Contudo, apesar da Venezuela ter uma vantagem militar, a possibilidade de um conflito aberto — utilizando de arsenais militares do país — acaba sendo prejudicado pelas próprias condições geográficas da fronteira entre Venezuela e Guiana — e que também envolve o Brasil.
Fronteira entre Venezuela Guiana
A Venezuela faz fronteira direta com a região de Essequibo, em uma faixa com extensão superior a 740 quilômetros de extensão. Contudo, boa parte deste território é ocupada por selva densa, o que dificulta qualquer atividade militar.
Ao norte desta fronteira, está o oceano Atlântico. Ao sul, a fronteira tríplice entre os dois países e o Brasil. Localizada no extremo norte do Brasil, Roraima faz fronteira tanto com Venezuela como com Essequibo, na Guiana.
O uso do território brasileiro em meio ao tensionamento da região tem preocupado o Governo. O Ministério da Defesa informou que "as ações têm sido intensificadas na região da fronteira", com o envio de militares para reforçar a segurança. Um dos principais focos de preocupação é a cidade de Pacaraima.
A cidade é uma das principais portas de entrada para venezuelanos no Brasil — apenas no primeiro trimestre de 2023, foram mais de 39,3 mil imigrantes que atravessaram a fronteira entre Pacaraima e a cidade de Santa Elena de Uairén, na Venezuela.
Na quarta-feira (29), o Ministério da Defesa enviou 60 militares para o município roraimense. Eles se somam aos 70 homens que já fazem a vigilância da fronteira entre Brasil e Venezuela.
Qual o posicionamento do Brasil?
Secretária da América Latina e do Caribe, a embaixadora Gisela Maria Figueiredo falou que Brasil vê "com preocupação esse ambiente tensionado entre os dois países". As declarações foram feitas nesta quinta-feira.
"No momento em que várias regiões do mundo estão com conflitos militares, a América do Sul permaneça um ambiente de paz e cooperação", ressaltou. A posição brasileira é buscar "solução pacífica" para o impasse entre Guiana e Venezuela. Apesar disso, a diplomacia brasileira não criticou a convocação do referendo por Nicolás Maduro.
A posição do Brasil é de que a realização da consulta é um "assunto interno da Venezuela", disse a embaixadora.
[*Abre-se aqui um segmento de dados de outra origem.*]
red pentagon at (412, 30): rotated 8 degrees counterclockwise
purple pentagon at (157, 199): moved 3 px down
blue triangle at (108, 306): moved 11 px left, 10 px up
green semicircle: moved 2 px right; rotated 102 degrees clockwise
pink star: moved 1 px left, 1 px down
No dia 22 de novembro, o assessor especial da Presidência, Celso Amorim, se reuniu com Nicolás Maduro para discutir o impasse com a Guiana. Não houve pedido para que o país não realizasse o referendo, mas a visita tentou apaziguar os ânimos, principalmente devido ao tom incisivo da campanha venezuelana pela anexação de Essequibo.
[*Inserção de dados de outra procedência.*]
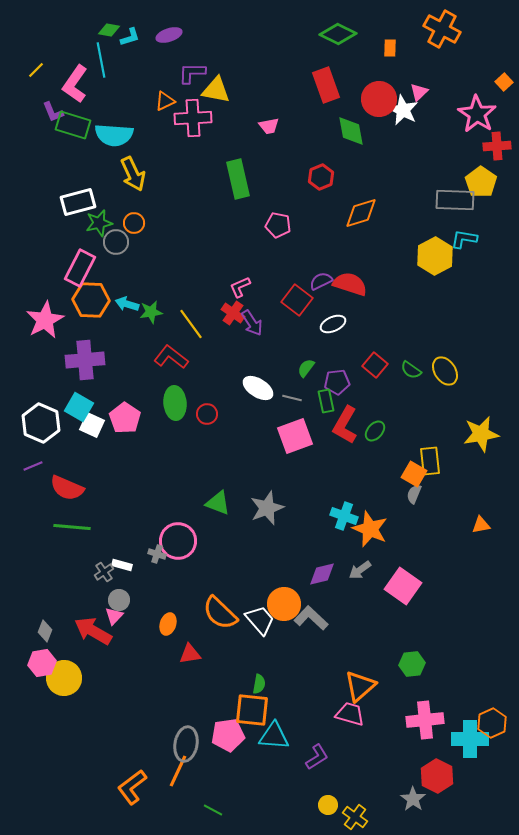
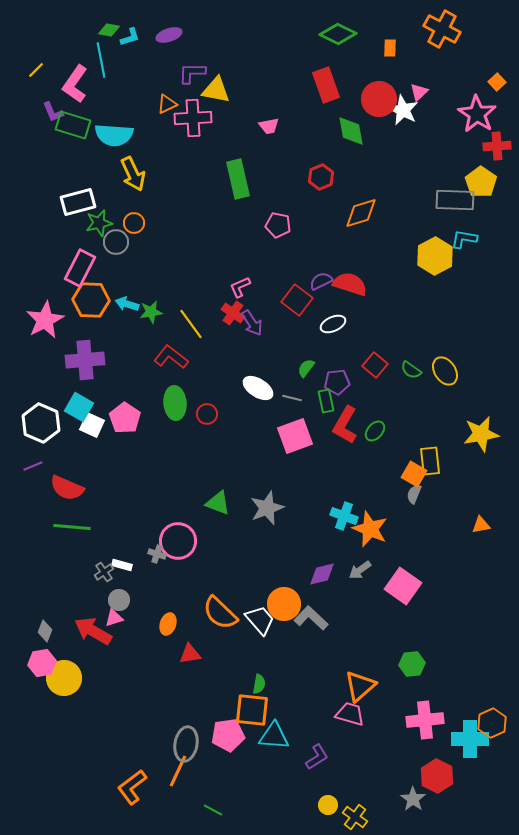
orange square at (504, 82): moved 7 px left
orange triangle at (165, 101): moved 2 px right, 3 px down
pink triangle at (114, 616): moved 2 px down; rotated 30 degrees clockwise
Amorim, que já foi ministro de Relações Exteriores em gestões anteriores do presidente Lula, não se manifestou oficialmente sobre a visita, mas, na mesma semana da viagem de Amorim, o atual chanceler Mauro Vieira falou sobre o conflito.
"O Brasil, assim como os outros países, fez uma exortação para o entendimento, a discussão diplomática e a solução pacífica das controvérsias, que devem ser dirimidas por arbitragem e tribunais internacionais, sempre que possível", disse.
Em Dubai para a COP 28, a expectativa era de que o presidente Lula tivesse um encontro com o presidente da Guiana, Irfaan Ali, para discutir a ameaça da Venezuela de anexar o território do Essequibo. Contudo, o encontro foi adiado. Existe a possibilidade de os dois chefes de Estado se encontrarem ainda neste final de semana.